─── Extracted material

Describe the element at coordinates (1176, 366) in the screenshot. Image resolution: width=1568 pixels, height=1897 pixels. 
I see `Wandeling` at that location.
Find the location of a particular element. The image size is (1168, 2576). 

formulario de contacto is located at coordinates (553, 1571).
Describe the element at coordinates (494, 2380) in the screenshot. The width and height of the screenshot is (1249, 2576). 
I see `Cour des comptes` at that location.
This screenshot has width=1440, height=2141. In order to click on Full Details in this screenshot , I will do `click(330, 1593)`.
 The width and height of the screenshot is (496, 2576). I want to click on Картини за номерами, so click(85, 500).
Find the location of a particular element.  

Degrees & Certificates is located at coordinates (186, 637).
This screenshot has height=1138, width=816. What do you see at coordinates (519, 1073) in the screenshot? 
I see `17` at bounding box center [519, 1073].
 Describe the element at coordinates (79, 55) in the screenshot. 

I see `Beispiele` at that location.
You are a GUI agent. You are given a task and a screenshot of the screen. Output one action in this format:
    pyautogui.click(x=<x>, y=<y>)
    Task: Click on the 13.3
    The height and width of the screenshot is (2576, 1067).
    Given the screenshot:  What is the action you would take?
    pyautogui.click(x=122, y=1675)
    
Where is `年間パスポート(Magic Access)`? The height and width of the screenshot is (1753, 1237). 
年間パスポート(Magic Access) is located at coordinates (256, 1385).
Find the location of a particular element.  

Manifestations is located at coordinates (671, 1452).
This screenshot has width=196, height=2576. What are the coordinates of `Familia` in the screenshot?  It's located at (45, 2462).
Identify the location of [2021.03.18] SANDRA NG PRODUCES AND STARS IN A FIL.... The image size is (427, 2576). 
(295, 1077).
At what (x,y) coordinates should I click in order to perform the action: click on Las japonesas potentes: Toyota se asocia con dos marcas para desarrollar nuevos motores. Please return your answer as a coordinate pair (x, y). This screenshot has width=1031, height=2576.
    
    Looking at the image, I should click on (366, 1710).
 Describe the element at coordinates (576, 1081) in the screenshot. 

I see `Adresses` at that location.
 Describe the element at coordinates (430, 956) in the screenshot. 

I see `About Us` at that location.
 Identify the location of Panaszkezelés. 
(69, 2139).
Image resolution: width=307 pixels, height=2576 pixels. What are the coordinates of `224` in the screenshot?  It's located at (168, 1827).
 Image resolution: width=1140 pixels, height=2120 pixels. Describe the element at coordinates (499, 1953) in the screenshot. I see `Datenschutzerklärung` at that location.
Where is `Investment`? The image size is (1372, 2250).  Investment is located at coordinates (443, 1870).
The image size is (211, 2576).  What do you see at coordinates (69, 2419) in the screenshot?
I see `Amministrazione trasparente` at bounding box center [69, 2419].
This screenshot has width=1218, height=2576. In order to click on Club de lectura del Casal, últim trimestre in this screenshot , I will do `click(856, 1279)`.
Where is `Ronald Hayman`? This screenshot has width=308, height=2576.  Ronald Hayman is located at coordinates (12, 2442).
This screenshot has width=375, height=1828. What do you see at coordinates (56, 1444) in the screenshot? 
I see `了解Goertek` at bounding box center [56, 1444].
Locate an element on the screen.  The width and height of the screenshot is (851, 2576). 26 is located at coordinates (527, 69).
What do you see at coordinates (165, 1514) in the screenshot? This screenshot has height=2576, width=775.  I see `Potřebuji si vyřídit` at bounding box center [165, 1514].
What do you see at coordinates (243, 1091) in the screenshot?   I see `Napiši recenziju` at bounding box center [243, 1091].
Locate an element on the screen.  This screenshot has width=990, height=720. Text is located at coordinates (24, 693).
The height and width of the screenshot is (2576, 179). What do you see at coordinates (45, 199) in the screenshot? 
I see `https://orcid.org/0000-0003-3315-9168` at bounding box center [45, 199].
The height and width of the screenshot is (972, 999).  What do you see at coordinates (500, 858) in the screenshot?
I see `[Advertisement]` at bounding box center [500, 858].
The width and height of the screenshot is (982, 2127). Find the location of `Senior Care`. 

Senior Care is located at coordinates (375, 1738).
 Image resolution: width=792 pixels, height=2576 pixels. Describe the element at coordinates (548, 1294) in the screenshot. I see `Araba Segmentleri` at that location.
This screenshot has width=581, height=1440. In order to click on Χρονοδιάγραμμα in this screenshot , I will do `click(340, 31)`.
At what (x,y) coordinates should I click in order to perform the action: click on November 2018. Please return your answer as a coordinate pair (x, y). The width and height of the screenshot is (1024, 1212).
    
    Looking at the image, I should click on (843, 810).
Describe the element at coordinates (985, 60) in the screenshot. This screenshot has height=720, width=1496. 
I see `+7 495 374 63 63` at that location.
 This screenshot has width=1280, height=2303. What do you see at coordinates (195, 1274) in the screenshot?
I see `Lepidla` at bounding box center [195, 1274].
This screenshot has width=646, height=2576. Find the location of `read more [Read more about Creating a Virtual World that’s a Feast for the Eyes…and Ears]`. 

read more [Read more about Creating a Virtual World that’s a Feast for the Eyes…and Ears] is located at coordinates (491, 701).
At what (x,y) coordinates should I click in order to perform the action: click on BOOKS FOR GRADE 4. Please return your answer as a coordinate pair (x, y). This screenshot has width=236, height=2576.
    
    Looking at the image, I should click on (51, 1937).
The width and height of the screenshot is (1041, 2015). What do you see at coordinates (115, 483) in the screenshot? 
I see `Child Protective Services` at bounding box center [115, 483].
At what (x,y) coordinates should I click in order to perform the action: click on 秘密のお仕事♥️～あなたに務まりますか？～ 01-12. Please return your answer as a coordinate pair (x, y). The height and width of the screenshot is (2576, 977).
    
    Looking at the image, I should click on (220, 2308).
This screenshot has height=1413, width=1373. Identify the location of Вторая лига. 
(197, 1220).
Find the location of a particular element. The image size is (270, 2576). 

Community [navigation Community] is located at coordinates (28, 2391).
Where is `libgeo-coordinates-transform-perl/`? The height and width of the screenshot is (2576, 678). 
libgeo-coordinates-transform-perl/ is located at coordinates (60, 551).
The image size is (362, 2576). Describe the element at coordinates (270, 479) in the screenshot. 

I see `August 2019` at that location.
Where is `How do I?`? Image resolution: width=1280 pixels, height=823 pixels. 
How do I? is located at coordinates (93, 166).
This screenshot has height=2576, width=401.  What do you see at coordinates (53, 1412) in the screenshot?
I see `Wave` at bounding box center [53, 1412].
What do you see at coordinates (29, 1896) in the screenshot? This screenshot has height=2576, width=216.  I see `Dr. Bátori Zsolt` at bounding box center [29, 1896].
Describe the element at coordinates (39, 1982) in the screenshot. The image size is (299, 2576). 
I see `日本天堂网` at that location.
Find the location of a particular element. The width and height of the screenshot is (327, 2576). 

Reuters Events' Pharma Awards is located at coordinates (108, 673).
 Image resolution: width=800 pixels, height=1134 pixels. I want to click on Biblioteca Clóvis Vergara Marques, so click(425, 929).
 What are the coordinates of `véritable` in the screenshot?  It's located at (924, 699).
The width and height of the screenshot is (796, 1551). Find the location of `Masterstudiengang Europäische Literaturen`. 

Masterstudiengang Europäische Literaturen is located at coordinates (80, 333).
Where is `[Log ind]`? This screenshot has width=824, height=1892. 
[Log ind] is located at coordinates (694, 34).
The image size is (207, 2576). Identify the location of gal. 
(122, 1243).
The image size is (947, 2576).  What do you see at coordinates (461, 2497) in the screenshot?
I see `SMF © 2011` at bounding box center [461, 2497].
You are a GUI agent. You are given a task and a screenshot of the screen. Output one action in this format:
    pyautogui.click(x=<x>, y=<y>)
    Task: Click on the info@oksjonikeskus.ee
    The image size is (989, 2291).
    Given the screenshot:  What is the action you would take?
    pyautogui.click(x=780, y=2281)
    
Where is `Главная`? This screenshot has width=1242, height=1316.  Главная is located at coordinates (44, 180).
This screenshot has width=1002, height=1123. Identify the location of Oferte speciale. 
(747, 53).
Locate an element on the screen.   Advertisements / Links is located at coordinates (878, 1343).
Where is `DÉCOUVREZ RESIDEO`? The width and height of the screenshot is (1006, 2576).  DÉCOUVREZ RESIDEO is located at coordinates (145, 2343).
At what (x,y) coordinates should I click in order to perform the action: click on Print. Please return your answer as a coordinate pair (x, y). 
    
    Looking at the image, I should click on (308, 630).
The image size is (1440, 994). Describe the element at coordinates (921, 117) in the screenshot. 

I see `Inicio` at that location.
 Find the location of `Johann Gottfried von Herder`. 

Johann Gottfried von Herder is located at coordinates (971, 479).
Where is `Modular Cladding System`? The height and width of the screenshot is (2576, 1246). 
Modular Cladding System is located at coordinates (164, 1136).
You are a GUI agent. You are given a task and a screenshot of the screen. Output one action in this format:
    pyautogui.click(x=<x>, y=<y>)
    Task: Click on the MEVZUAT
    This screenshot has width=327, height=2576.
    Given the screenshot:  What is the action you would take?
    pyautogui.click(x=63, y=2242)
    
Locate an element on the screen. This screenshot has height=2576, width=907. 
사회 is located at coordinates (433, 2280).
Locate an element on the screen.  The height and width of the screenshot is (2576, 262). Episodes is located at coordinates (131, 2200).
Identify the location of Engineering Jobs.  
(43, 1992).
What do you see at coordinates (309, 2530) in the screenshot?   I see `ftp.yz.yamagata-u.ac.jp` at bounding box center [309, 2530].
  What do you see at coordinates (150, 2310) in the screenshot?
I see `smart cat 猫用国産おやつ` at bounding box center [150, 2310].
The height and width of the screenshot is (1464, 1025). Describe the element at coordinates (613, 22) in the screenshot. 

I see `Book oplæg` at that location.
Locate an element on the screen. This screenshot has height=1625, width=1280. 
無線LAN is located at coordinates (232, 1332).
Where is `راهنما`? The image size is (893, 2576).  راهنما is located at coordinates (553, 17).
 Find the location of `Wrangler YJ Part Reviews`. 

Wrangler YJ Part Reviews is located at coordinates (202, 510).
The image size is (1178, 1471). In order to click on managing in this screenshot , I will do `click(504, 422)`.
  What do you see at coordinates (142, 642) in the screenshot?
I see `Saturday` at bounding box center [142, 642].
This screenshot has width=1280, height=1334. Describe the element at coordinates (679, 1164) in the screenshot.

──────

> _Problem to solve_
Above are the records; from them, give again exactly the lines from the one containing "This screenshot has width=1440, height=2141." to the one containing "This screenshot has width=196, height=2576.", both lines included, and nothing more.

> _Result_
This screenshot has width=1440, height=2141. In order to click on Full Details in this screenshot , I will do `click(330, 1593)`.
 The width and height of the screenshot is (496, 2576). I want to click on Картини за номерами, so click(85, 500).
Find the location of a particular element.  

Degrees & Certificates is located at coordinates (186, 637).
This screenshot has height=1138, width=816. What do you see at coordinates (519, 1073) in the screenshot? 
I see `17` at bounding box center [519, 1073].
 Describe the element at coordinates (79, 55) in the screenshot. 

I see `Beispiele` at that location.
You are a GUI agent. You are given a task and a screenshot of the screen. Output one action in this format:
    pyautogui.click(x=<x>, y=<y>)
    Task: Click on the 13.3
    The height and width of the screenshot is (2576, 1067).
    Given the screenshot:  What is the action you would take?
    pyautogui.click(x=122, y=1675)
    
Where is `年間パスポート(Magic Access)`? The height and width of the screenshot is (1753, 1237). 
年間パスポート(Magic Access) is located at coordinates (256, 1385).
Find the location of a particular element.  

Manifestations is located at coordinates (671, 1452).
This screenshot has width=196, height=2576. What are the coordinates of `Familia` in the screenshot?  It's located at (45, 2462).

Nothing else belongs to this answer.